Stuttgarter Zeitungen im Streik

Foto: Fotolia

Erstmals seit Jahren haben am Zeitungsredakteur*innen und Verlagsangestellte gemeinsam wieder gestreikt.
Rund 100 Teilnehmer*innen einer Kundgebung vor dem Stuttgarter Gewerkschaftshaus prangerten am vergangenen Freitag die ungerechten  Arbeitsbedingungen und die zunehmende Tarifflucht in der Medienholding Süd an. Zu dem Konzern gehören unter anderem die beiden renommierten Blätter Stuttgarter Zeitung und Stuttgarter Nachrichten.

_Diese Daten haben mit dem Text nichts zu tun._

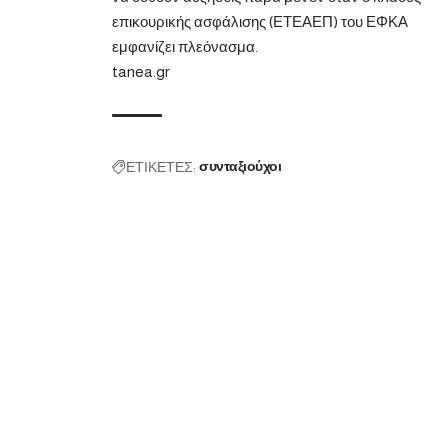
επικουρικής ασφάλισης (ΕΤΕΑΕΠ) του ΕΦΚΑ
εμφανίζει πλεόνασμα.
tanea.gr
ΕΤΙΚΕΤΕΣ:
συνταξιούχοι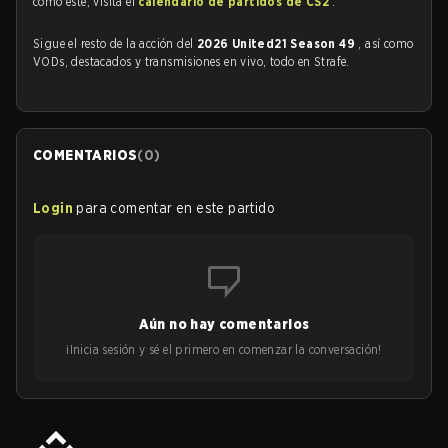
como este, visita el
calendario de partidos de CS2
.
Sigue el resto de la acción del
2026 United21 Season 49
, así como
VODs, destacados y transmisiones en vivo, todo en Strafe.
COMENTARIOS
(
0
)
Login
para comentar en este partido
Aún no hay comentarios
¡Inicia sesión y sé el primero en comenzar la conversación!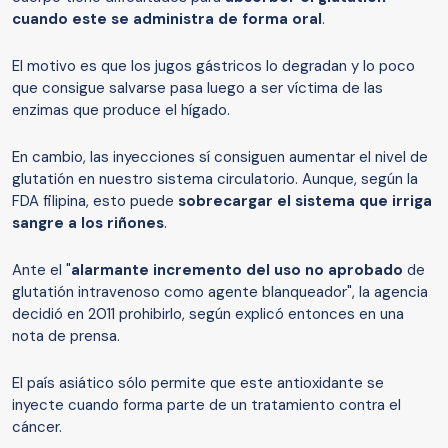
cuando este se administra de forma oral
.
El motivo es que los jugos gástricos lo degradan y lo poco
que consigue salvarse pasa luego a ser víctima de las
enzimas que produce el hígado.
En cambio, las inyecciones sí consiguen aumentar el nivel de
glutatión en nuestro sistema circulatorio. Aunque, según la
FDA filipina, esto puede
sobrecargar el sistema que irriga
sangre a los riñones
.
Ante el "
alarmante incremento del uso no aprobado
de
glutatión intravenoso como agente blanqueador", la agencia
decidió en 2011 prohibirlo, según explicó entonces en una
nota de prensa.
El país asiático sólo permite que este antioxidante se
inyecte cuando forma parte de un tratamiento contra el
cáncer.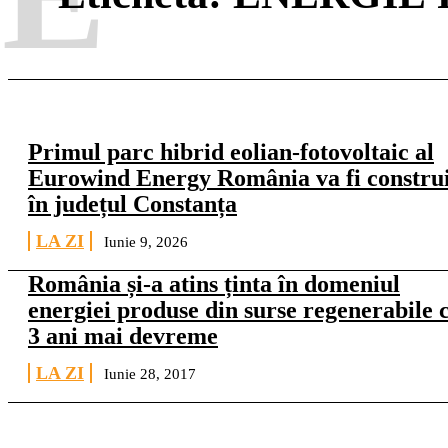
Primul parc hibrid eolian-fotovoltaic al
Eurowind Energy România va fi construi
în județul Constanța
LA ZI
Iunie 9, 2026
România și-a atins ținta în domeniul
energiei produse din surse regenerabile 
3 ani mai devreme
LA ZI
Iunie 28, 2017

Qualitätsjournalismus sei nicht unter „Dumpingbedingungen“ zu bekommen, erklärte dazu der ver.di-Tarifsekretär
Uwe Kreft. Seit fast zwei Jahren versuche ver.di den Arbeitgeber zu Tarifverhandlungen für die Zeitungsgruppe Stuttgart GmbH zu bewegen. Doch bisher hätten weder gute Worte noch Appelle durch den Betriebsrat oder offizielle Schreiben die Geschäftsführung dazu gebracht, an den Verhandlungstisch zu kommen.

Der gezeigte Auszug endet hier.